Task to carry out :: Write out the data word for word and drop any picture you find.

Dataset content ::
=====

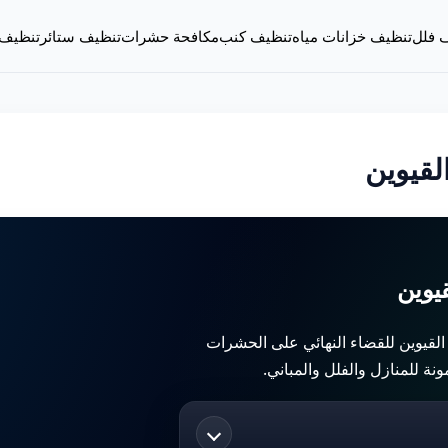
 فلل
تنظيف خزانات مياه
تنظيف كنب
مكافحة حشرات
تنظيف ستائر
تنظيف
قيوين
يوين
لقيوين للقضاء النهائي على الحشرات
ونة للمنازل والفلل والمباني.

=====

Problem solution ::
 فلل
تنظيف خزانات مياه
تنظيف كنب
مكافحة حشرات
تنظيف ستائر
تنظيف
قيوين
يوين
لقيوين للقضاء النهائي على الحشرات
ونة للمنازل والفلل والمباني.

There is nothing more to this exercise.